Segundo ele, uma alteração foi aprovada pelo Senado em 2023, por meio do projeto de lei 3.283/2021 de autoria do senador Styvenson Valentim (Podemos-RN), no entanto, a tramitação está parada na Câmara dos Deputados. “Tenho dúvida se o projeto vai ser aprovado até porque foi bastante modificado e a nova redação adotada vai enfrentar muita resistência política.”

Assim, Moro estuda a apresentação de uma nova legislação para enquadramento do PCC, Comando Vermelho e outras facções criminosas como organizações terroristas. “O projeto deve ter foco principal nas consequências possíveis da caracterização dessas organizações criminosas como terroristas, principalmente relacionado ao congelamento de bens e ativos por ato administrativo. Ainda está em fase de planejamento e maturação”, explicou.

O senador - que foi ministro da Justiça no governo do ex-presidente Jair Bolsonaro (PL) - recorda de avanços na legislação, como o confisco alargado, que possibilita o sequestro de todo o patrimônio de um criminoso condenado por integrar uma organização criminosa. Antes disso, Moro explica que existia apenas a possibilidade de confisco de bens se provada a relação direta da aquisição com recursos oriundos da atividade criminosa.

Moro cobra medidas mais rigorosas e responsabilidade do Executivo para o enfrentamento do crime organizado no Brasil. “O grande motor de mudanças legislativas é o Poder Executivo. Falta ao atual governo colocar isso como um foco. Está muito preocupado com violência policial e câmeras. Realmente tem que coibir a violência policial, mas o objetivo principal da segurança pública tem que ser o combate ao crime organizado, já que essas organizações são cada vez mais poderosas na América Latina”, criticou.

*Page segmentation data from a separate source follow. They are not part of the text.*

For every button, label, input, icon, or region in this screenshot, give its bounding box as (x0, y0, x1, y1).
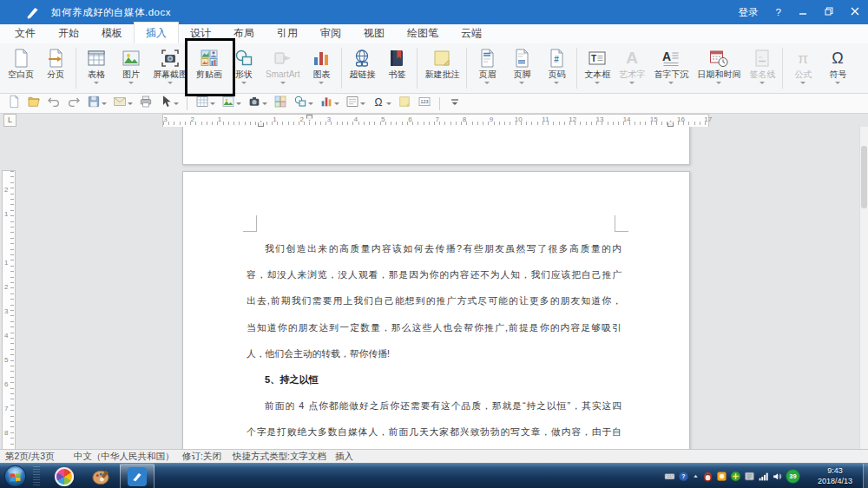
status-track-changes[interactable]: 修订:关闭 (182, 451, 221, 463)
undo-button[interactable] (45, 94, 62, 113)
vertical-ruler[interactable]: 2112345678 (2, 170, 16, 449)
screenshot-button[interactable]: 屏幕截图 (148, 43, 192, 93)
send-email-button[interactable] (111, 94, 135, 113)
table-button[interactable]: 表格 (79, 43, 114, 93)
tab-review[interactable]: 审阅 (309, 23, 352, 43)
gray-app-icon[interactable] (744, 471, 755, 482)
status-doc-type[interactable]: 快捷方式类型:文字文档 (233, 451, 326, 463)
svg-text:A: A (662, 49, 671, 63)
close-button[interactable] (851, 7, 859, 17)
open-file-button[interactable] (25, 94, 43, 113)
document-text[interactable]: 我们创造出来的高质量内容该如何去传播?有些朋友虽然写了很多高质量的内容，却没人来… (247, 235, 621, 445)
insert-frame-button[interactable] (344, 94, 367, 113)
orange-app-icon[interactable] (716, 471, 727, 482)
svg-text:A: A (627, 49, 639, 67)
restore-button[interactable] (825, 7, 833, 17)
network-icon[interactable] (758, 471, 769, 482)
optimizer-badge[interactable]: 39 (786, 469, 800, 484)
insert-shapes-button[interactable] (292, 94, 315, 113)
tab-template[interactable]: 模板 (90, 23, 134, 43)
print-button[interactable] (137, 94, 155, 113)
ruler-number: 3 (4, 307, 8, 315)
page-break-button[interactable]: 分页 (38, 43, 73, 93)
status-insert-mode[interactable]: 插入 (335, 451, 353, 463)
insert-clipart-button[interactable] (272, 94, 289, 113)
status-language[interactable]: 中文（中华人民共和国） (74, 451, 174, 463)
shield-icon[interactable] (730, 471, 741, 482)
toolbar-more-button[interactable] (446, 94, 464, 113)
select-tool-button[interactable] (157, 94, 181, 113)
tab-view[interactable]: 视图 (352, 23, 396, 43)
start-button[interactable] (3, 464, 28, 488)
bookmark-button[interactable]: 书签 (379, 43, 414, 93)
pinwheel-app-button[interactable] (47, 464, 82, 488)
minimize-button[interactable] (799, 7, 807, 17)
keyboard-icon[interactable] (664, 471, 675, 482)
horizontal-ruler[interactable]: 3211234567891011121314151617 (162, 114, 709, 128)
page-number-button[interactable]: #页码 (539, 43, 574, 93)
tab-cloud[interactable]: 云端 (450, 23, 493, 43)
wps-app-button[interactable] (120, 464, 155, 488)
redo-button[interactable] (65, 94, 82, 113)
ruler-number: 1 (273, 115, 276, 123)
new-doc-button[interactable] (5, 94, 23, 113)
insert-table-button[interactable] (194, 94, 217, 113)
text-line-1: 我们创造出来的高质量内容该如何去传播?有些朋友虽然写了很多高质量的内 (247, 235, 621, 261)
tab-stop-selector[interactable]: L (3, 114, 16, 127)
status-page-indicator[interactable]: 第2页/共3页 (5, 451, 55, 463)
page-1-bottom[interactable] (182, 127, 690, 165)
date-time-button[interactable]: 日期和时间 (693, 43, 745, 93)
word-count-button[interactable]: 123 (416, 94, 433, 113)
picture-button[interactable]: 图片 (114, 43, 148, 93)
mini-note (398, 95, 411, 112)
login-button[interactable]: 登录 (739, 6, 759, 19)
tab-drawing-pen[interactable]: 绘图笔 (396, 23, 450, 43)
page-header-button[interactable]: 页眉 (470, 43, 504, 93)
scrollbar-thumb[interactable] (861, 146, 867, 208)
signature-line-label: 签名线 (749, 69, 775, 80)
help-button[interactable]: ? (776, 7, 781, 17)
mini-omega: Ω (372, 95, 385, 112)
mini-clipart (273, 95, 287, 112)
tab-home[interactable]: 开始 (47, 23, 90, 43)
page-2[interactable]: 我们创造出来的高质量内容该如何去传播?有些朋友虽然写了很多高质量的内容，却没人来… (182, 171, 690, 449)
first-line-indent-marker[interactable] (306, 115, 312, 121)
hyperlink-button[interactable]: 超链接 (345, 43, 379, 93)
page-footer-button[interactable]: 页脚 (504, 43, 539, 93)
qq-icon[interactable] (702, 471, 713, 482)
mini-abc: 123 (418, 95, 431, 112)
insert-picture-button[interactable] (220, 94, 243, 113)
insert-symbol-button[interactable]: Ω (370, 94, 393, 113)
tab-references[interactable]: 引用 (266, 23, 309, 43)
new-comment-button[interactable]: 新建批注 (420, 43, 464, 93)
show-desktop-button[interactable] (863, 464, 868, 488)
vertical-scrollbar[interactable] (859, 127, 868, 449)
ruler-number: 6 (4, 380, 8, 388)
clipart-button[interactable]: 剪贴画 (192, 43, 227, 93)
text-box-button[interactable]: T文本框 (580, 43, 615, 93)
help-tray-icon[interactable]: ? (678, 471, 689, 482)
shapes-button[interactable]: 形状 (227, 43, 261, 93)
dropdown-caret-icon (94, 82, 99, 84)
bookmark-icon (386, 47, 407, 69)
tab-insert[interactable]: 插入 (134, 22, 179, 43)
blank-page-button[interactable]: 空白页 (3, 43, 38, 93)
ruler-number: 8 (4, 429, 8, 437)
insert-chart-button[interactable] (318, 94, 341, 113)
insert-screenshot-button[interactable] (246, 94, 269, 113)
chart-button[interactable]: 图表 (304, 43, 339, 93)
dropdown-caret-icon (800, 82, 806, 84)
volume-icon[interactable] (772, 471, 783, 482)
tab-design[interactable]: 设计 (179, 23, 222, 43)
show-hidden-icons[interactable] (692, 472, 700, 480)
paint-app-button[interactable] (83, 464, 118, 488)
save-button[interactable] (85, 94, 108, 113)
sticky-note-button[interactable] (396, 94, 413, 113)
table-label: 表格 (88, 69, 105, 80)
symbol-button[interactable]: Ω符号 (820, 43, 855, 93)
dropdown-caret-icon (262, 102, 267, 105)
tab-layout[interactable]: 布局 (222, 23, 266, 43)
drop-cap-button[interactable]: A首字下沉 (649, 43, 693, 93)
taskbar-clock[interactable]: 9:43 2018/4/13 (807, 465, 863, 486)
tab-file[interactable]: 文件 (3, 23, 47, 43)
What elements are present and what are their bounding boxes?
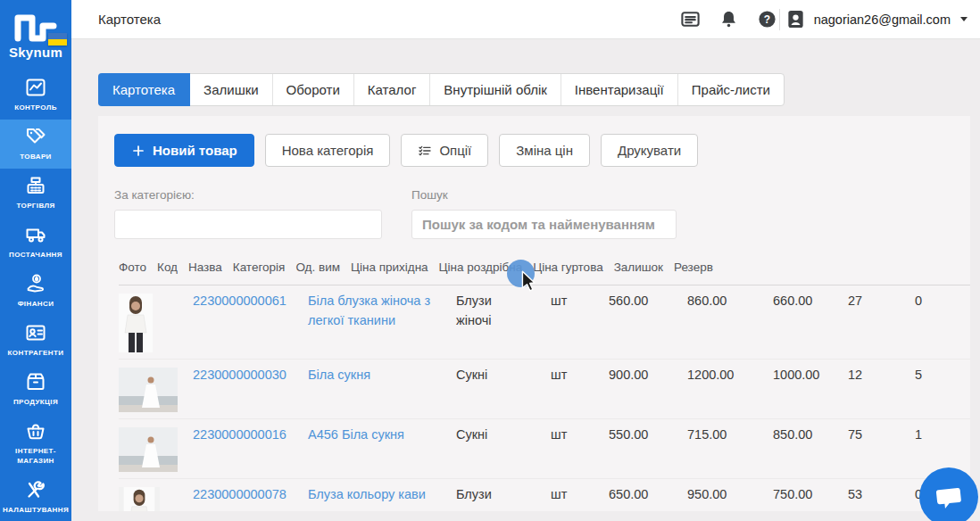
chat-launcher-button[interactable] <box>919 467 978 521</box>
chart-icon <box>25 77 46 98</box>
sidebar-item[interactable]: НАЛАШТУВАННЯ <box>0 472 71 521</box>
box-icon <box>25 371 46 393</box>
column-header[interactable]: Резерв <box>674 260 724 274</box>
tab[interactable]: Каталог <box>354 74 431 105</box>
products-table: Фото Код Назва Категорія Од. вим Ціна пр… <box>114 253 970 511</box>
user-badge-icon <box>785 9 806 29</box>
reserve-quantity: 1 <box>915 426 970 445</box>
topbar-divider <box>779 9 780 30</box>
product-photo[interactable] <box>119 427 178 472</box>
product-name-link[interactable]: А456 Біла сукня <box>308 427 404 442</box>
sidebar-item-label: КОНТРОЛЬ <box>2 103 70 112</box>
sidebar-item[interactable]: ТОРГІВЛЯ <box>0 169 71 218</box>
product-code-link[interactable]: 2230000000061 <box>193 294 287 308</box>
news-icon[interactable] <box>680 9 701 29</box>
topbar: Картотека nagorian26@gmail.com <box>71 0 980 39</box>
chat-bubble-icon <box>932 480 965 513</box>
tab[interactable]: Прайс-листи <box>678 74 784 105</box>
column-header[interactable]: Ціна гуртова <box>533 260 614 274</box>
product-unit: шт <box>551 292 609 311</box>
table-header: Фото Код Назва Категорія Од. вим Ціна пр… <box>119 253 970 285</box>
column-header[interactable]: Назва <box>188 260 233 274</box>
product-photo[interactable] <box>119 487 160 511</box>
main-content: Картотека Залишки Обороти Каталог Внутрі… <box>71 39 980 521</box>
category-filter-input[interactable] <box>114 210 382 239</box>
product-photo[interactable] <box>119 294 153 352</box>
price-incoming: 900.00 <box>609 366 687 385</box>
column-header[interactable]: Код <box>157 260 188 274</box>
tab[interactable]: Картотека <box>98 73 190 106</box>
sidebar-item[interactable]: ІНТЕРНЕТ-МАГАЗИН <box>0 414 71 472</box>
plus-icon <box>131 144 145 158</box>
tab[interactable]: Інвентаризації <box>561 74 678 105</box>
user-menu[interactable]: nagorian26@gmail.com <box>785 9 968 29</box>
price-wholesale: 660.00 <box>773 292 848 311</box>
sidebar-item[interactable]: ПОСТАЧАННЯ <box>0 218 71 267</box>
ukraine-flag-icon <box>48 33 67 45</box>
toolbar: Новий товар Нова категорія Опції Зміна ц… <box>114 134 970 167</box>
table-row: 2230000000078 Блуза кольору кави Блузи ш… <box>119 479 970 511</box>
product-code-link[interactable]: 2230000000078 <box>193 487 287 501</box>
sidebar-item[interactable]: ФІНАНСИ <box>0 267 71 316</box>
price-wholesale: 850.00 <box>773 426 848 445</box>
table-row: 2230000000061 Біла блузка жіноча з легко… <box>119 285 970 360</box>
product-category: Сукні <box>456 426 551 445</box>
product-name-link[interactable]: Біла блузка жіноча з легкої тканини <box>308 294 430 327</box>
search-filter-label: Пошук <box>411 188 677 202</box>
product-name-link[interactable]: Блуза кольору кави <box>308 487 426 501</box>
sidebar-item-label: ТОРГІВЛЯ <box>2 201 70 211</box>
brand-name: Skynum <box>0 45 71 60</box>
product-code-link[interactable]: 2230000000030 <box>193 368 287 382</box>
column-header[interactable]: Ціна прихідна <box>351 260 439 274</box>
sidebar-item[interactable]: КОНТРАГЕНТИ <box>0 316 71 365</box>
toolbar-button-label: Опції <box>439 143 471 158</box>
product-unit: шт <box>551 366 609 385</box>
column-header[interactable]: Фото <box>119 260 157 274</box>
chevron-down-icon <box>960 17 968 21</box>
topbar-icons <box>680 9 777 29</box>
tab[interactable]: Обороти <box>273 74 354 105</box>
search-input[interactable] <box>411 210 677 239</box>
toolbar-button[interactable]: Нова категорія <box>265 134 391 167</box>
column-header[interactable]: Категорія <box>233 260 296 274</box>
sidebar-item-label: НАЛАШТУВАННЯ <box>2 505 70 515</box>
bell-icon[interactable] <box>718 9 739 29</box>
product-category: Блузи жіночі <box>456 292 551 331</box>
column-header[interactable]: Залишок <box>614 260 674 274</box>
stock-quantity: 53 <box>848 485 915 505</box>
stock-quantity: 27 <box>848 292 915 311</box>
toolbar-button-label: Зміна цін <box>516 143 573 158</box>
contacts-icon <box>25 322 46 343</box>
toolbar-button[interactable]: Опції <box>401 134 488 167</box>
tab[interactable]: Залишки <box>190 74 273 105</box>
sidebar-item[interactable]: КОНТРОЛЬ <box>0 70 71 120</box>
reserve-quantity: 0 <box>915 292 970 311</box>
product-unit: шт <box>551 485 609 505</box>
toolbar-button-label: Нова категорія <box>282 143 374 158</box>
sidebar-item-label: ПРОДУКЦІЯ <box>2 397 70 407</box>
sidebar-item[interactable]: ПРОДУКЦІЯ <box>0 365 71 414</box>
toolbar-button[interactable]: Зміна цін <box>499 134 590 167</box>
tools-icon <box>25 479 46 500</box>
sidebar-item[interactable]: ТОВАРИ <box>0 120 71 169</box>
product-name-link[interactable]: Біла сукня <box>308 368 370 382</box>
column-header[interactable]: Од. вим <box>295 260 351 274</box>
search-filter: Пошук <box>411 188 677 239</box>
finance-icon <box>25 273 46 294</box>
product-photo[interactable] <box>119 368 178 412</box>
product-code-link[interactable]: 2230000000016 <box>193 427 287 442</box>
app-logo[interactable]: Skynum <box>0 0 71 60</box>
stock-quantity: 12 <box>848 366 915 385</box>
tab[interactable]: Внутрішній облік <box>430 74 561 105</box>
toolbar-button[interactable]: Новий товар <box>114 134 254 167</box>
sidebar-item-label: ТОВАРИ <box>2 152 70 161</box>
photo-beach-icon <box>119 427 178 472</box>
toolbar-button[interactable]: Друкувати <box>601 134 698 167</box>
filters: За категорією: Пошук <box>114 188 970 239</box>
product-unit: шт <box>551 426 609 445</box>
help-icon[interactable] <box>757 9 777 29</box>
price-retail: 860.00 <box>687 292 773 311</box>
toolbar-button-label: Друкувати <box>618 143 681 158</box>
column-header[interactable]: Ціна роздрібна <box>439 260 534 274</box>
tab-bar: Картотека Залишки Обороти Каталог Внутрі… <box>98 73 785 106</box>
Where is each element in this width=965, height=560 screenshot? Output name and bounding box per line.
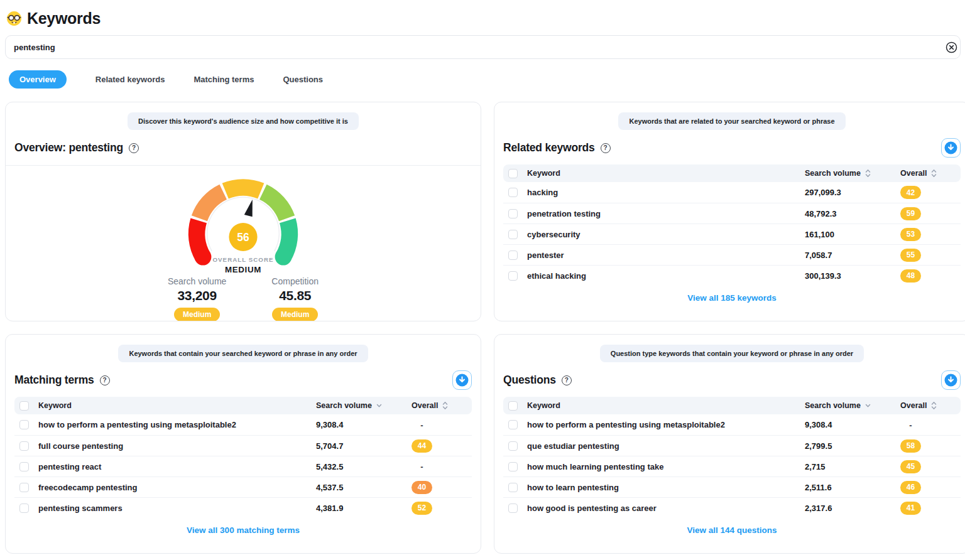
download-button[interactable] (452, 370, 472, 390)
column-keyword[interactable]: Keyword (38, 401, 316, 410)
column-keyword[interactable]: Keyword (527, 169, 805, 178)
row-checkbox[interactable] (19, 462, 29, 471)
keyword-cell[interactable]: how much learning pentesting take (527, 462, 805, 471)
questions-panel: Question type keywords that contain your… (494, 334, 965, 554)
column-overall[interactable]: Overall (900, 169, 956, 178)
table-row: hacking 297,099.3 42 (503, 182, 961, 203)
tab-overview[interactable]: Overview (9, 70, 67, 89)
row-checkbox[interactable] (19, 483, 29, 492)
download-icon (944, 141, 957, 154)
overall-cell: 44 (412, 439, 467, 453)
column-search-volume[interactable]: Search volume (805, 169, 900, 178)
table-row: freecodecamp pentesting 4,537.5 40 (14, 477, 472, 497)
download-button[interactable] (941, 138, 961, 158)
app-header: Keywords (5, 9, 965, 28)
overall-badge: 40 (412, 481, 432, 494)
column-search-volume[interactable]: Search volume (805, 401, 900, 410)
table-row: how to perform a pentesting using metasp… (14, 414, 472, 435)
help-icon[interactable]: ? (100, 375, 110, 385)
stat-value: 33,209 (168, 288, 226, 303)
keyword-cell[interactable]: how good is pentesting as career (527, 503, 805, 513)
sort-desc-icon (376, 404, 382, 408)
keyword-cell[interactable]: cybersecurity (527, 230, 805, 239)
row-checkbox[interactable] (508, 271, 518, 281)
keyword-cell[interactable]: how to learn pentesting (527, 483, 805, 492)
column-overall[interactable]: Overall (412, 401, 467, 410)
page: Keywords Overview Related keywords Match… (0, 0, 965, 554)
keyword-cell[interactable]: penetration testing (527, 209, 805, 218)
row-checkbox[interactable] (508, 209, 518, 218)
select-all-checkbox[interactable] (508, 169, 518, 178)
help-icon[interactable]: ? (129, 143, 139, 153)
search-input[interactable] (5, 35, 961, 59)
keyword-cell[interactable]: pentester (527, 250, 805, 260)
row-checkbox[interactable] (508, 503, 518, 513)
tab-matching-terms[interactable]: Matching terms (194, 75, 254, 84)
overall-badge: - (412, 421, 432, 430)
row-checkbox[interactable] (508, 420, 518, 429)
matching-terms-panel: Keywords that contain your searched keyw… (5, 334, 481, 554)
table-row: pentesting scammers 4,381.9 52 (14, 497, 472, 518)
sort-desc-icon (865, 404, 871, 408)
search-volume-cell: 2,317.6 (805, 503, 900, 513)
table-header: Keyword Search volume Overall (503, 164, 961, 182)
keyword-cell[interactable]: pentesting scammers (38, 503, 316, 513)
row-checkbox[interactable] (508, 188, 518, 197)
table-row: how much learning pentesting take 2,715 … (503, 456, 961, 477)
gauge-needle-icon (244, 198, 257, 217)
overall-badge: 58 (900, 439, 921, 453)
overall-cell: 45 (900, 460, 956, 473)
keyword-cell[interactable]: que estudiar pentesting (527, 441, 805, 451)
help-icon[interactable]: ? (562, 375, 572, 385)
row-checkbox[interactable] (508, 250, 518, 260)
table-row: how to learn pentesting 2,511.6 46 (503, 477, 961, 497)
row-checkbox[interactable] (19, 441, 29, 451)
row-checkbox[interactable] (508, 483, 518, 492)
related-panel-head: Related keywords ? (503, 138, 961, 158)
view-all-keywords-link[interactable]: View all 185 keywords (687, 293, 777, 303)
search-volume-stat: Search volume 33,209 Medium (168, 276, 226, 321)
download-button[interactable] (941, 370, 961, 390)
overall-badge: 48 (900, 269, 921, 283)
keyword-cell[interactable]: hacking (527, 188, 805, 197)
overall-cell: - (900, 419, 956, 431)
help-icon[interactable]: ? (601, 143, 611, 153)
panel-grid: Discover this keyword's audience size an… (5, 102, 965, 554)
keyword-cell[interactable]: ethical hacking (527, 271, 805, 281)
view-all-matching-terms-link[interactable]: View all 300 matching terms (187, 525, 300, 535)
tab-questions[interactable]: Questions (283, 75, 323, 84)
questions-panel-title: Questions (503, 374, 556, 387)
select-all-checkbox[interactable] (19, 401, 29, 411)
column-search-volume[interactable]: Search volume (316, 401, 412, 410)
overall-badge: 44 (412, 439, 432, 453)
clear-search-icon[interactable] (946, 41, 957, 53)
row-checkbox[interactable] (508, 230, 518, 239)
row-checkbox[interactable] (508, 441, 518, 451)
keyword-cell[interactable]: pentesting react (38, 462, 316, 471)
download-icon (455, 374, 469, 387)
column-overall[interactable]: Overall (900, 401, 956, 410)
overall-cell: 48 (900, 269, 956, 283)
sort-updown-icon (931, 169, 937, 178)
table-row: ethical hacking 300,139.3 48 (503, 265, 961, 286)
keyword-cell[interactable]: freecodecamp pentesting (38, 483, 316, 492)
row-checkbox[interactable] (19, 420, 29, 429)
tab-bar: Overview Related keywords Matching terms… (5, 70, 965, 88)
row-checkbox[interactable] (19, 503, 29, 513)
keyword-cell[interactable]: how to perform a pentesting using metasp… (527, 420, 805, 429)
tab-related-keywords[interactable]: Related keywords (95, 75, 165, 84)
table-header: Keyword Search volume Overall (503, 397, 961, 414)
row-checkbox[interactable] (508, 462, 518, 471)
keyword-cell[interactable]: how to perform a pentesting using metasp… (38, 420, 316, 429)
column-keyword[interactable]: Keyword (527, 401, 805, 410)
overall-cell: - (412, 461, 467, 472)
overall-cell: 42 (900, 186, 956, 199)
overall-badge: 53 (900, 228, 921, 241)
overview-panel-head: Overview: pentesting ? (14, 138, 472, 158)
keyword-cell[interactable]: full course pentesting (38, 441, 316, 451)
overall-score-value: 56 (237, 231, 249, 244)
status-badge: Medium (174, 308, 220, 321)
questions-tooltip: Question type keywords that contain your… (600, 345, 864, 362)
select-all-checkbox[interactable] (508, 401, 518, 411)
view-all-questions-link[interactable]: View all 144 questions (687, 525, 777, 535)
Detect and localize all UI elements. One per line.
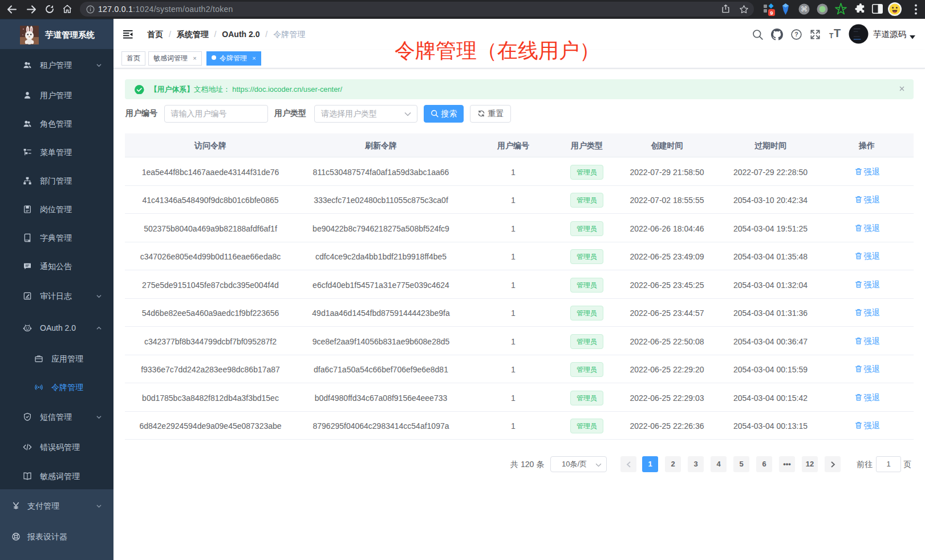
svg-text:9: 9	[770, 10, 773, 16]
svg-text:?: ?	[794, 31, 798, 38]
svg-text:⌘: ⌘	[801, 5, 808, 13]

Cartéis na América Latina: política antidroga na pauta de Trump

O professor da FGV Rafael Alcadipani cobrou o envolvimento de diferentes setores da sociedade brasileira para evitar uma escalada da violência e da falta de controle sobre as atividades do crime organizado no país. “A sociedade brasileira não está percebendo o grau de contaminação tanto das forças de segurança, quanto dos negócios, de todo um sistema com casos no transporte coletivo, serviços de lixo e nas eleições", apontou.

Alcadipani comparou a situação do Brasil com a enfrentada por países próximos. "Os tentáculos do crime organizado no Brasil estão gigantescos. A gente precisa fazer alguma coisa para não virar o México. Na verdade, não acho que a gente esteja muito melhor do que a Colômbia, talvez que o México, onde a situação é mais violenta”.

Os cartéis de drogas na Colômbia e no México ficaram conhecidos pelo terror que espalharam pela América Latina e pelos líderes Pablo Escobar (morto em 1992), que comandou o cartel de Medelín, e Joaquín “El Chapo” Guzmán, chefe do cartel de Sinaloa, que foi preso no México e extraditado para os Estados Unidos em 2017.

“O México não conseguiu [combater o crime organizado], está beirando o ‘narcoestado’, é um caso muito sério. A Colômbia teve uma evolução, mas é uma disputa muito grande”, disse o professor, ao se referir às guerras entre cartéis.

Segundo ele, a política internacional de repressão ao tráfico de drogas dos Estados Unidos deve voltar com mais força durante o novo governo do presidente Donald Trump, com possibilidade de repercussões políticas e econômicas no Brasil. O presidente republicano pode incluir o PCC e o Comando Vermelho na lista de organizações terroristas pelo mundo.

“A política do governo Trump pode levar a sanções importantes, financeiras, ao Brasil. A gente precisa resolver isso antes que afete as relações comerciais com o mundo”, alerta.